Construction of the prediction model
Using the feature gene set obtained above, TCGA‐COAD data were divided into training and test sets at a 1:1 ratio. The marker genes were obtained by analysing the differences in single‐cell sequencing data before and after drug treatment. Univariate and multivariate Cox analyses were performed through the survival package [33], and LASSO analysis was conducted through the cv.glmnet function of glmnet package [34]. The above operations were all performed in the R software (version 3.6.2). Specifically, we first performed univariate Cox analysis on marker genes before and after drug treatment, and then further screened genes through the LASSO algorithm. Finally, we constructed a multi‐gene prediction model through multivariate Cox analysis.

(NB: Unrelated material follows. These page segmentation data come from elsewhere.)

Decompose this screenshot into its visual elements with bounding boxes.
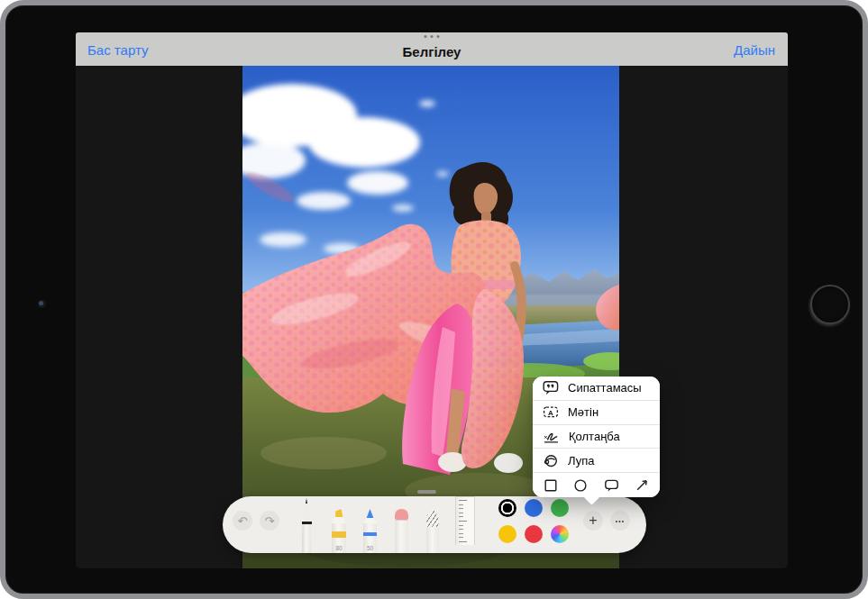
speech-bubble-shape-icon[interactable] bbox=[604, 478, 619, 493]
eraser-tool[interactable] bbox=[395, 509, 408, 553]
ellipsis-icon: ••• bbox=[616, 518, 625, 524]
lasso-tip-icon bbox=[426, 509, 439, 527]
page-title: Белгілеу bbox=[76, 44, 788, 59]
undo-button[interactable]: ↶ bbox=[233, 511, 252, 531]
more-options-button[interactable]: ••• bbox=[610, 511, 630, 531]
description-bubble-icon bbox=[543, 380, 559, 395]
front-camera-icon bbox=[38, 300, 46, 308]
circle-shape-icon[interactable] bbox=[573, 478, 588, 493]
pen-tip-icon bbox=[300, 498, 313, 522]
add-annotation-button[interactable]: + bbox=[583, 511, 603, 531]
undo-icon: ↶ bbox=[238, 515, 248, 527]
pencil-size-label: 50 bbox=[363, 545, 377, 551]
menu-item-label: Сипаттамасы bbox=[568, 381, 642, 395]
menu-item-description[interactable]: Сипаттамасы bbox=[533, 377, 660, 401]
highlighter-tool[interactable]: 80 bbox=[332, 509, 346, 553]
menu-item-loupe[interactable]: Лупа bbox=[533, 449, 660, 473]
done-button[interactable]: Дайын bbox=[734, 42, 775, 58]
loupe-icon bbox=[543, 453, 559, 468]
color-swatches bbox=[498, 499, 569, 543]
redo-button[interactable]: ↷ bbox=[260, 511, 279, 531]
eraser-tip-icon bbox=[395, 509, 408, 520]
lasso-tool[interactable] bbox=[426, 509, 439, 553]
highlighter-tip-icon bbox=[333, 509, 344, 517]
redo-icon: ↷ bbox=[265, 515, 275, 527]
markup-navbar: Бас тарту Белгілеу Дайын bbox=[76, 32, 788, 66]
home-button[interactable] bbox=[810, 285, 850, 324]
pen-tool[interactable] bbox=[299, 498, 314, 553]
color-swatch-green[interactable] bbox=[551, 499, 569, 517]
menu-item-label: Мәтін bbox=[568, 405, 598, 419]
ipad-frame: Бас тарту Белгілеу Дайын ↶ ↷ bbox=[0, 0, 868, 599]
highlighter-size-label: 80 bbox=[332, 545, 346, 551]
signature-icon bbox=[543, 429, 560, 444]
svg-text:A: A bbox=[548, 409, 553, 417]
markup-toolbar: ↶ ↷ 80 bbox=[223, 496, 646, 553]
pencil-tool[interactable]: 50 bbox=[363, 509, 377, 553]
color-swatch-red[interactable] bbox=[525, 525, 543, 543]
shape-buttons-row bbox=[533, 473, 660, 497]
menu-item-label: Лупа bbox=[568, 454, 594, 467]
menu-item-signature[interactable]: Қолтаңба bbox=[533, 425, 660, 449]
color-swatch-yellow[interactable] bbox=[498, 525, 516, 543]
menu-item-label: Қолтаңба bbox=[569, 430, 620, 443]
color-swatch-blue[interactable] bbox=[525, 499, 543, 517]
text-box-icon: A bbox=[543, 404, 559, 420]
plus-icon: + bbox=[589, 513, 597, 528]
color-swatch-multicolor[interactable] bbox=[551, 525, 569, 543]
arrow-shape-icon[interactable] bbox=[635, 478, 649, 493]
ruler-tool[interactable] bbox=[455, 496, 475, 545]
square-shape-icon[interactable] bbox=[544, 478, 558, 493]
multitasking-dots-icon[interactable] bbox=[425, 35, 440, 38]
menu-item-text[interactable]: A Мәтін bbox=[533, 401, 660, 425]
color-swatch-black[interactable] bbox=[498, 499, 516, 517]
pencil-tip-icon bbox=[365, 509, 375, 518]
markup-screen: Бас тарту Белгілеу Дайын ↶ ↷ bbox=[76, 32, 788, 568]
add-annotation-popup: Сипаттамасы A Мәтін bbox=[533, 377, 660, 497]
toolbar-drag-handle[interactable] bbox=[417, 490, 436, 494]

Analysis of the entire TCGA‐COAD cohort
To investigate the prognostic relationship between these feature genes and samples from the entire TCGA‐COAD cohort, univariate and multivariate Cox regression analyses were performed on the entire TCGA‐COAD dataset based on the expression pattern of the aforementioned feature genes. RiskScores were analysed for variations in different stages of clinical features (tumour stage, T stage, M stage, and N stage). Receiver operating characteristic (ROC) analysis was performed to verify the accuracy of the model in predicting the 1‐, 3‐, and 5‐year survival rates. Furthermore, Kaplan–Meier survival analysis was performed to investigate the prognostic differences between high‐ and low‐risk groups.
Construction of a nomogram
The RiskScores of clinical features (tumour stage, age, T stage, M stage, and N stage) were integrated to construct nomograms for predicting the prognosis of patients with CC. First, the clinical features associated with PFS were screened by univariate (p < 0.05) and multivariate Cox regression analyses, followed by construction of the nomograms. The prediction efficacy of the nomograms was evaluated by calibration curves, ROC analysis, and survival analysis.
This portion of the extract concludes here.